The Good Stuff, with Pete and Andy - Episode 36: AI Fallacies Hosts: Pete and Andy Pete and Andy tackle common AI fallacies head-on, starting with the "junior developer" myth. They explore why juniors will actually thrive and why we're entering a golden age for small teams. Plus: reflections from their first Touch Don't Look workshop, the death of traditional SaaS, and why Pete is "insanely excited" about where they're going with Wingman. Key Moments:

  • [01:49] The seating configuration theory: why talking side-by-side works better for blokes
  • [02:10] The junior developer fallacy: "Coding AI is here, we don't need junior devs anymore"
  • [03:11] The fallacy extends to junior lawyers and accountants—basically all junior roles
  • [04:04] Pete's take: juniors actually adopt new tech faster because they don't have baggage
  • [04:44] London law firm story: how partners explained the inefficient system
  • [05:06] "The associate crosses it all out and starts again, then the senior does the same"

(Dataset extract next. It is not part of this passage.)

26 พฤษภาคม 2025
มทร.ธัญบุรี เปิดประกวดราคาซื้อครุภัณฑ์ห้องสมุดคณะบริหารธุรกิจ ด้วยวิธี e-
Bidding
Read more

  • [05:47] Weighing paperwork to charge: "Six inch file? That's $600,000"
  • [06:25] The uncomfortable truth: junior lawyers never added value in the old system anyway* [07:30] Why couldn't a tech-savvy junior lawyer act more like a senior with better tools?
  • [09:15] New business models emerge: one senior lawyer with AI could serve 1000 clients differently
  • [11:00] SaaS companies are building for the average—your specific needs don't matter to them
  • [14:30] The "golden age of small teams" thesis: 2-10 person teams can now compete
  • [16:45] Historical precedent: juniors always adopt new technology first (mobile, cloud, etc.)

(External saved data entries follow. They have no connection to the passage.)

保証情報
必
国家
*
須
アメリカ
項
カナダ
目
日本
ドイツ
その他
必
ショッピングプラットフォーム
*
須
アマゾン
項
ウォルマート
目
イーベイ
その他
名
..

  • [19:20] The real question: will there be work? Not "will juniors be employable?"
  • [22:00] Why AI makes protectionism harder—you can't hide that you're not using the tools
  • [24:15] People who don't adopt will look obviously incompetent compared to those who do
  • [27:30] Traditional education is completely misaligned with what's needed now
  • [30:45] The credentialism trap: spending $100k on degrees that don't teach relevant skills
  • [33:20] "Buy a Mac Mini, get Wingman, spend a year learning—you'll be miles ahead"

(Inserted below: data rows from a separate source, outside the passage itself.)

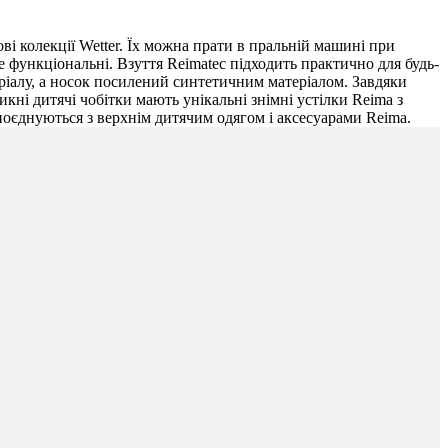
і колекції Wetter. Їх можна прати в пральній машині при
е функціональні. Взуття Reimatec підходить практично для будь-
іалу, а носок посилений синтетичним матеріалом. Завдяки
кні дитячі чобітки мають унікальні знімні устілки Reima з
 поєднуються з верхнім дитячим одягом і аксесуарами Reima.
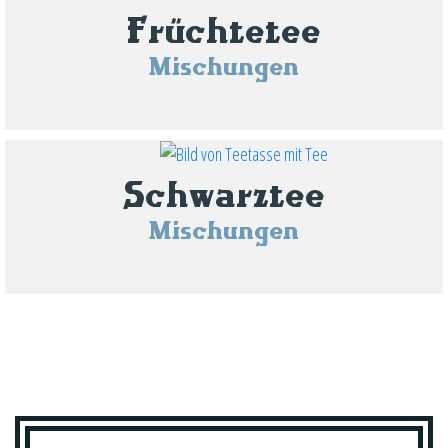
Früchtetee
Mischungen
Schwarztee
Mischungen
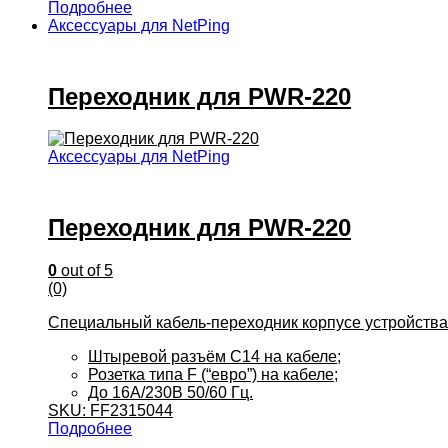
Подробнее
Аксессуары для NetPing
Переходник для PWR-220
Аксессуары для NetPing
Переходник для PWR-220
0
out of 5
(0)
Специальный кабель-переходник корпусе устройства
Штыревой разъём С14 на кабеле;
Розетка типа F (“евро”) на кабеле;
До 16А/230В 50/60 Гц.
SKU: FF2315044
Подробнее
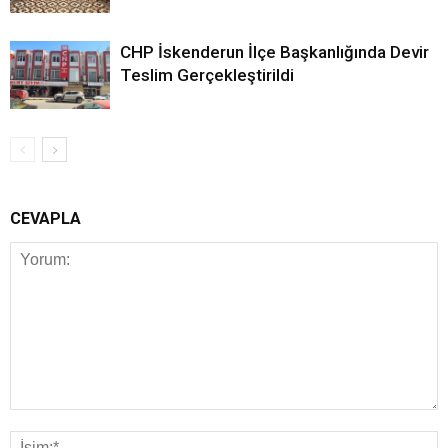
CHP İskenderun İlçe Başkanlığında Devir
Teslim Gerçekleştirildi
CEVAPLA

  • [36:15] Touch Don't Look workshop debrief: people helping each other, energy in the room
  • [38:40] The realization moment: "Wait, this is on my phone? It's real?"
  • [42:00] Why cohort-based learning works: people bounce ideas off each other
  • [45:30] Speedrun positioning: build a CRM, website, and agent onboarding in 4 hours
  • [48:15] Marginal gains model: monthly rapid prototypes for the community
  • [51:20] The 1000 True Fans model: economics work when you deliver to a cohort
  • [54:00] Why Nostr-based infrastructure solves authentication and authorization for free
  • [56:30] "I can just give them a key, they never see it, they can sign into a thousand things"
  • [58:00] Pete's excitement: "I've got big plans. Insanely excited about where this goes."
  • [59:00] The education business wrapped around tech enablement with AI
  • [1:01:19] Final thought: "We've landed on a nice spot" Quote: "The fundamental fallacy is assuming that the work and the industry and the company is all packaged the same and not that there's some disruption to the business model."